When this rhetorical shift takes place in jurisprudence, it suggests an implicit assumption that a certain type of people is in charge. Arguments are judged not on their merits but on whether they cater to this ruling type. The need to justify the rule of the secular tribe doubtless partially motivates the fervid insistence that the United States is a secular state.


Anonymous said...

This just makes me yawn. It doesn't address the real issue. Philosophers who want to distinguish between the acceptability of secular and religious reasons are in fact trying to distinguish between properties of reasons that are relevant to their admissability in public discourse. Most would want to say that purely religious reasons can be good reasons for certain people, but never for all people (except perhaps contingently). In particular, they can be good reasons for people who hold certain religious convictions. It is a commonplace of theological conversation that religious belief (monotheistic, at least) involves faith and religious experience that sustains that faith. Supporters of the distinction between secular and religious reasons want to say that this sort of belief can be the basis for legitimate reasons of a sort, but not the sort that can command purely rational assent. If that is so, then there seem to be good grounds for holding that religious reasons should not figure in political policies.

My point is not that these distinctions are obvious or beyond serious question. I'm inclined to reject them myself. But what is the price of rejecting them? The religious believer who rejects them and holds that all reasons must be evaluated on the same standard must, it seems, say one of three things: a) reasons of the sort classified above as 'religious' must be defended on a purely rational level without recourse to faith and the experiences that produce and sustain it; b) all reasons ultimately rest on the same sort of foundation as those reasons classified above as 'religious'; i.e., no reasons command purely rational consent; c) reasons formerly classified as 'religious' are not reasons at all because religious belief is simply irrational.

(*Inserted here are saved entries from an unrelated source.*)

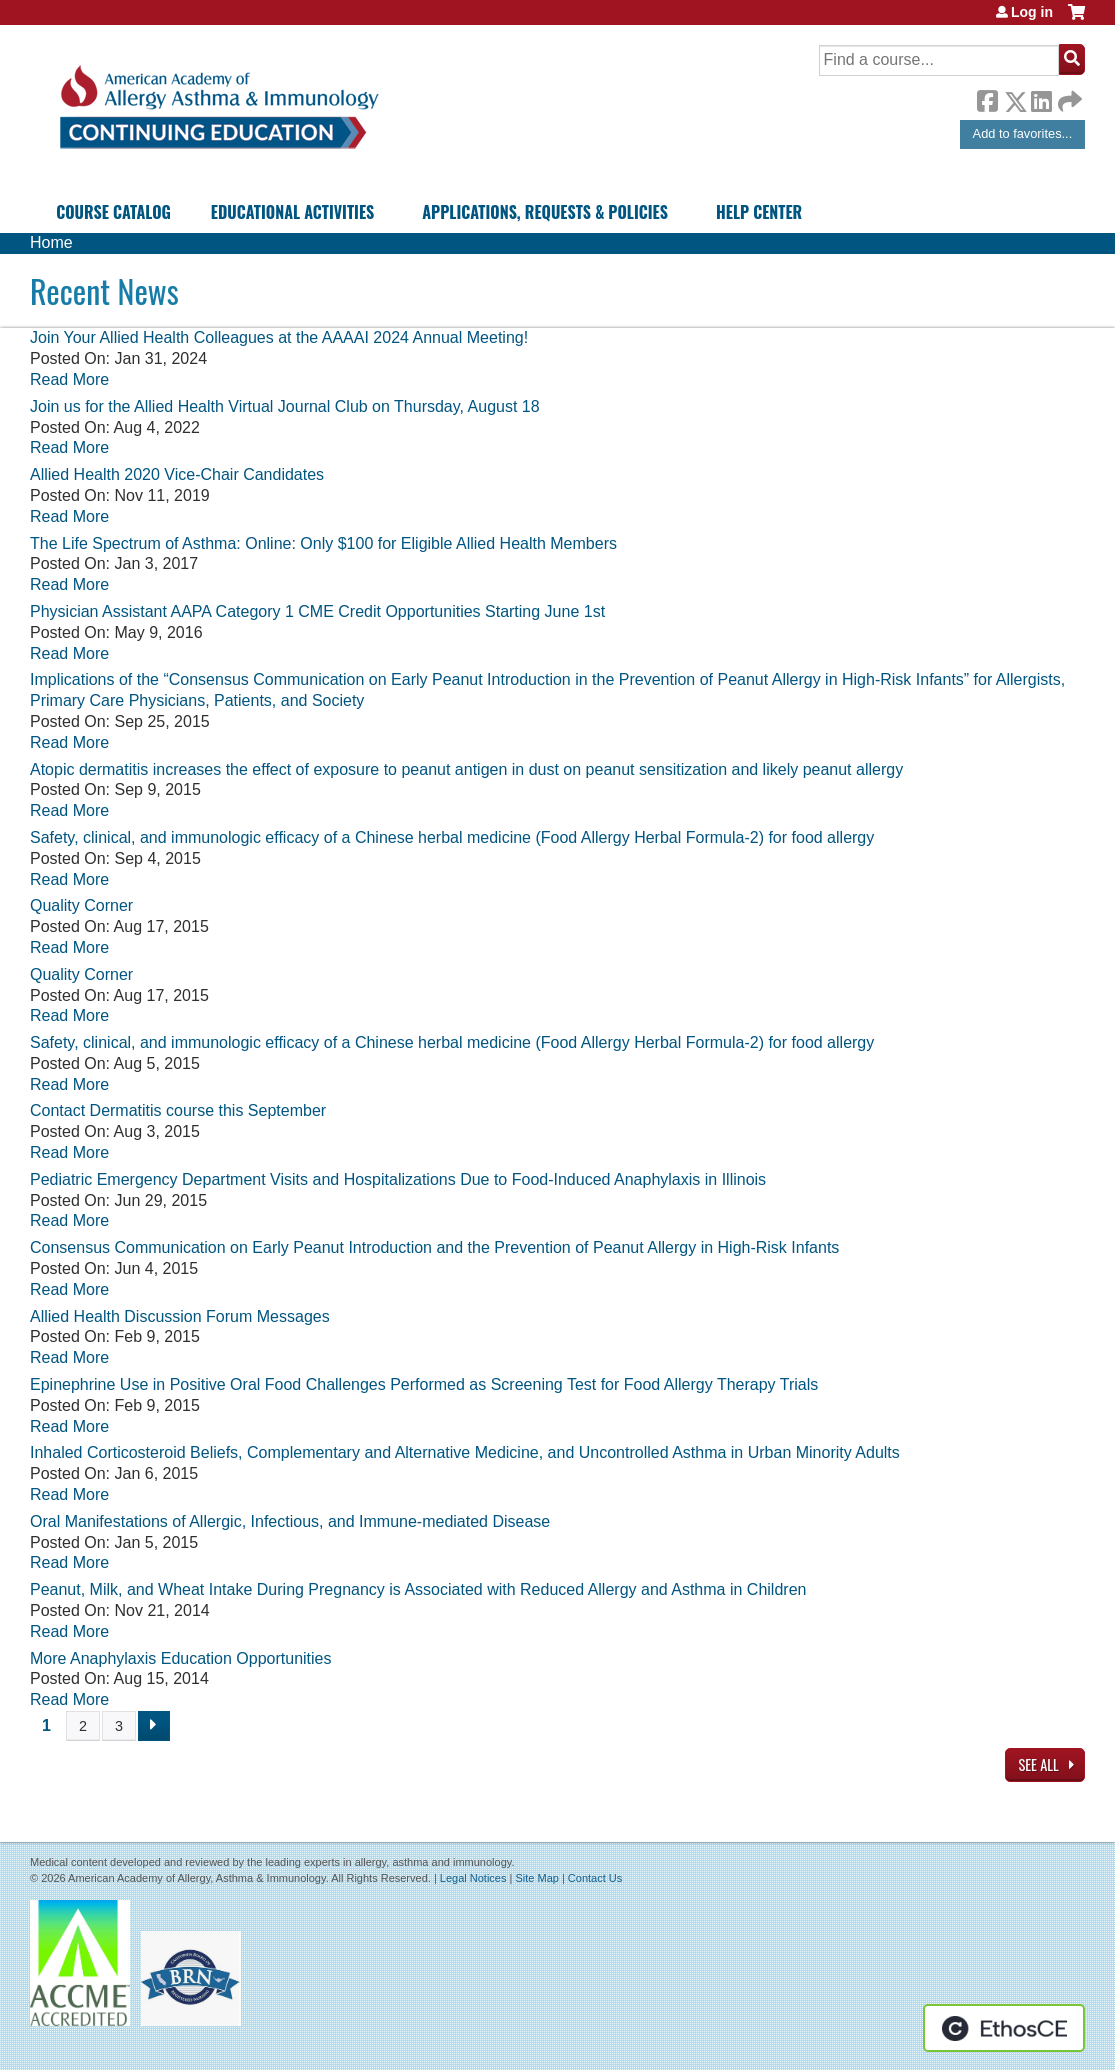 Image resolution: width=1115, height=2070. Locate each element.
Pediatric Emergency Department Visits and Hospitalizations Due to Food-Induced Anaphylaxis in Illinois (398, 1179)
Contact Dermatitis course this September (178, 1110)
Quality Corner (81, 905)
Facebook (987, 98)
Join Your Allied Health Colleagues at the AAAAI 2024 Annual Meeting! (279, 337)
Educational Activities (292, 212)
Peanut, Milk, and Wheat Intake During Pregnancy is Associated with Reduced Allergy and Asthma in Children (418, 1589)
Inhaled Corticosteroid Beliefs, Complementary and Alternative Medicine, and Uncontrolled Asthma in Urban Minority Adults (465, 1452)
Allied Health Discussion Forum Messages (180, 1316)
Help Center (759, 212)
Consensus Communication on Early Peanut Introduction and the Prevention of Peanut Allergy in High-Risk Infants (434, 1247)
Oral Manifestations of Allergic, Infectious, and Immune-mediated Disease (290, 1521)
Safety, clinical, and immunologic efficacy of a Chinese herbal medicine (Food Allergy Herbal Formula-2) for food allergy (452, 837)
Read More (69, 379)
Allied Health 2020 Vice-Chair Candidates (177, 474)
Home (51, 242)
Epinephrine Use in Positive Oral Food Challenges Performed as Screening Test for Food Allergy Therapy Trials (424, 1384)
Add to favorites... (1023, 133)
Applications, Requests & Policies (545, 212)
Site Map (536, 1878)
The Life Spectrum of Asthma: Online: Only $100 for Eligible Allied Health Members (323, 543)
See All (1040, 1764)
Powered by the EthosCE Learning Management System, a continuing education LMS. (1004, 2028)
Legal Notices (473, 1878)
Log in (1032, 12)
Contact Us (595, 1878)
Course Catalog (113, 212)
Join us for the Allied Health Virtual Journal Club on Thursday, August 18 (285, 406)
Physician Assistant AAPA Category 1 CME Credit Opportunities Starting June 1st (317, 611)
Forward (1068, 96)
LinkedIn (1041, 98)
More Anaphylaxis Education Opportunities (181, 1658) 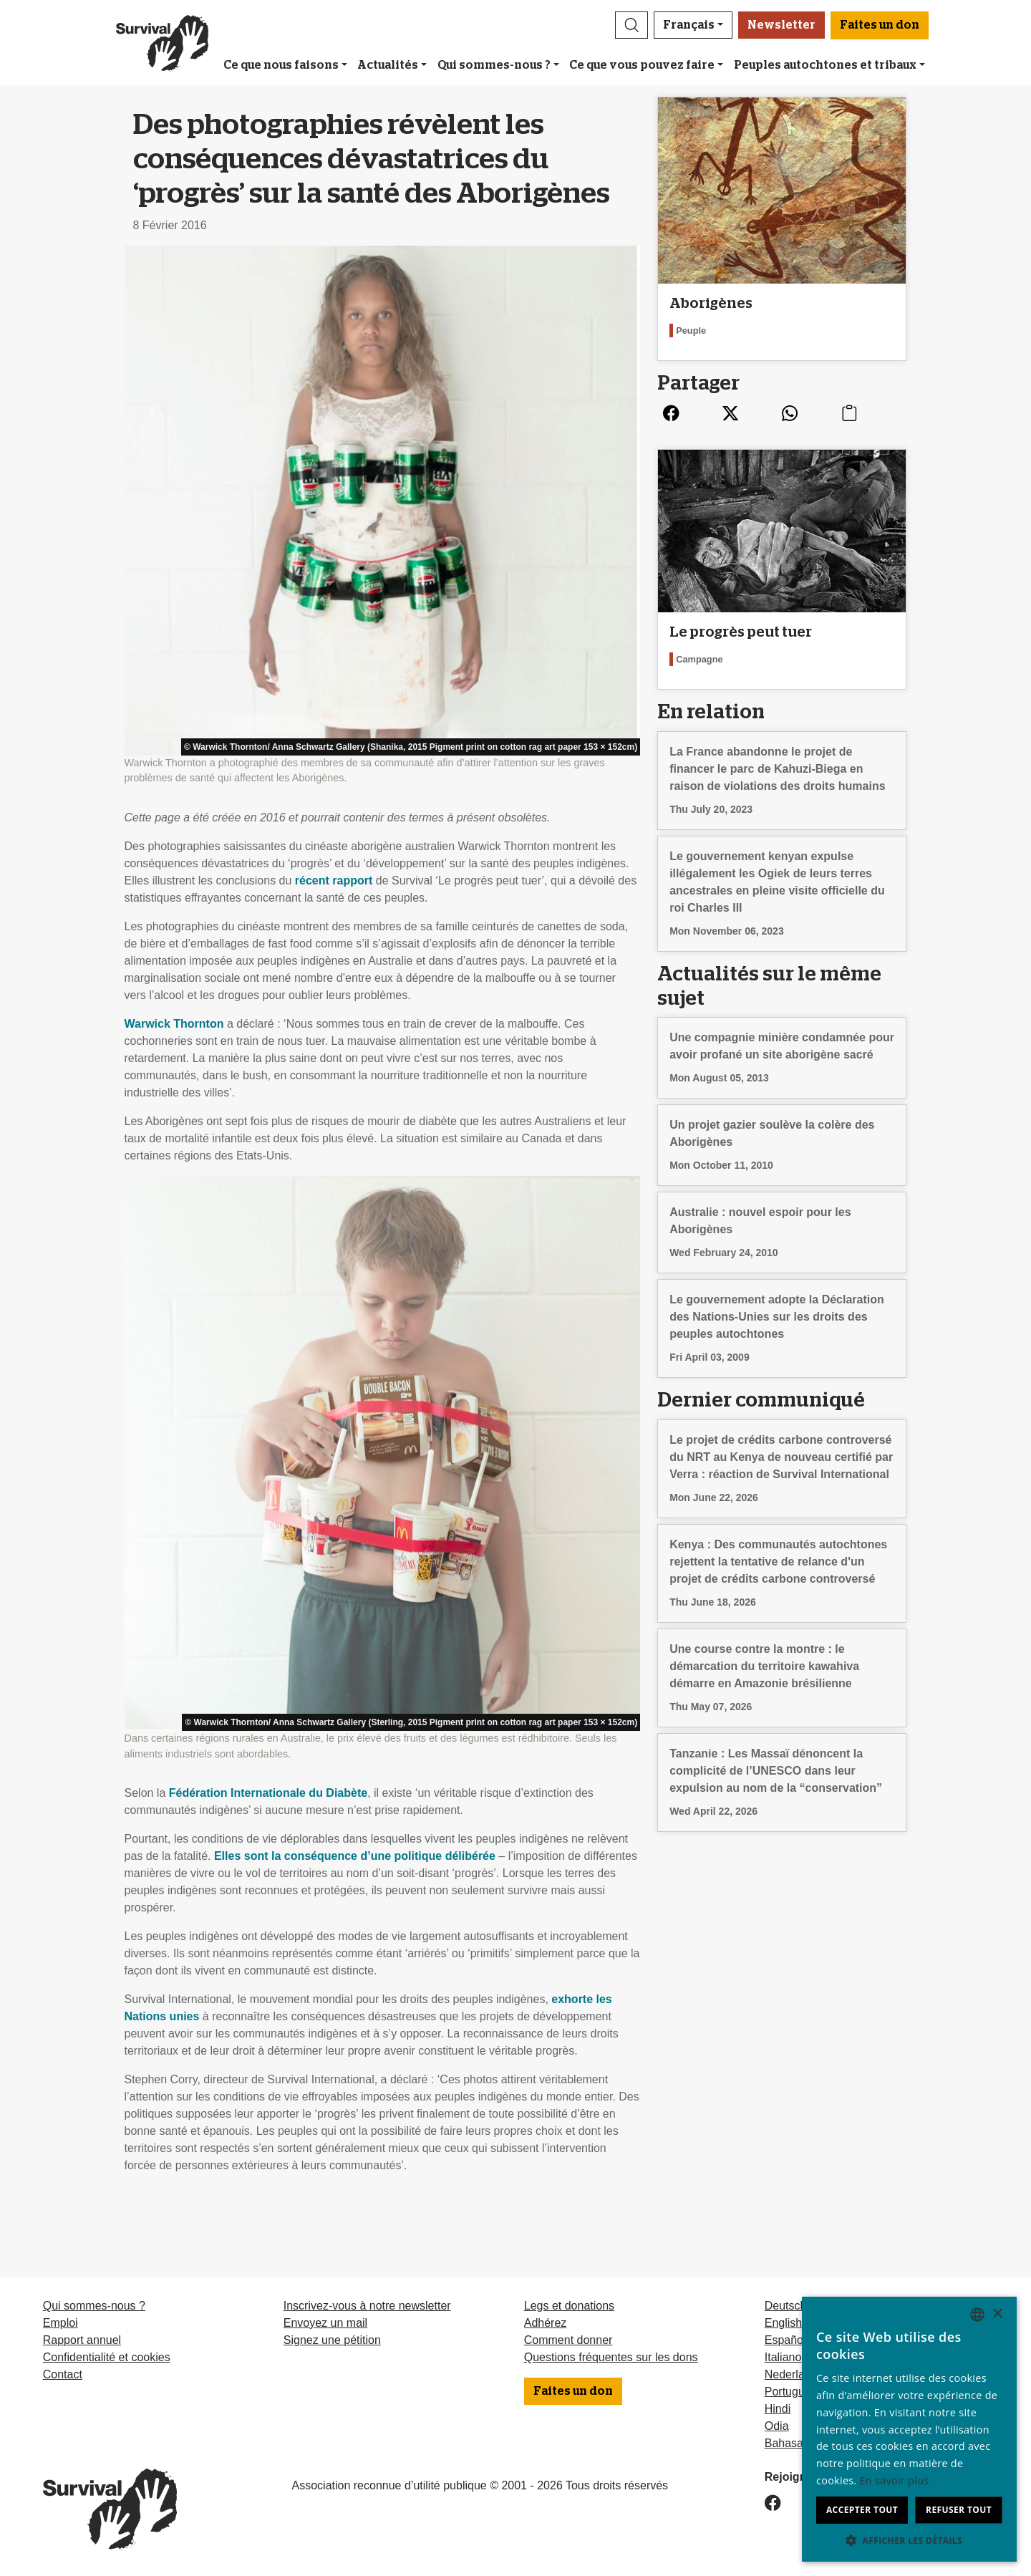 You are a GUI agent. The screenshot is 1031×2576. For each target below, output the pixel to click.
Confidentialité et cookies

Frankly, I'm not sure how any of these alternatives looks good for the religious believer. All have had their defenders; a) seems by now to have been decisively refuted, especially once we remember that we are talking here about religious belief, not simply belief in the existence of God or some such natural theological minimum. c) seems like throwing up one's hands. b) is probably the best option, but I'm not sure that it will succeed or get the politically-motivated religious believer into a comfortable position.

Timothy Shaw-Zak said...

Kevin Jones,

I would advise you (and I know this is preaching to the choir) not to rely on the "you are too" approach which is so often misused. What must be pointed out -in the interests both of secularists and the common peace- is that the ossification of rational rhetoric is as good as no rationality at all

Do not under-estimate this point. I think you will find that many secularists, pride themselves on overcoming of the prejudical tribalism of their religion.

A significant subset of these, when they realize it, will be humbled and appalled to discover they have overlooked the eternal vigilance demanded by intellectual honesty.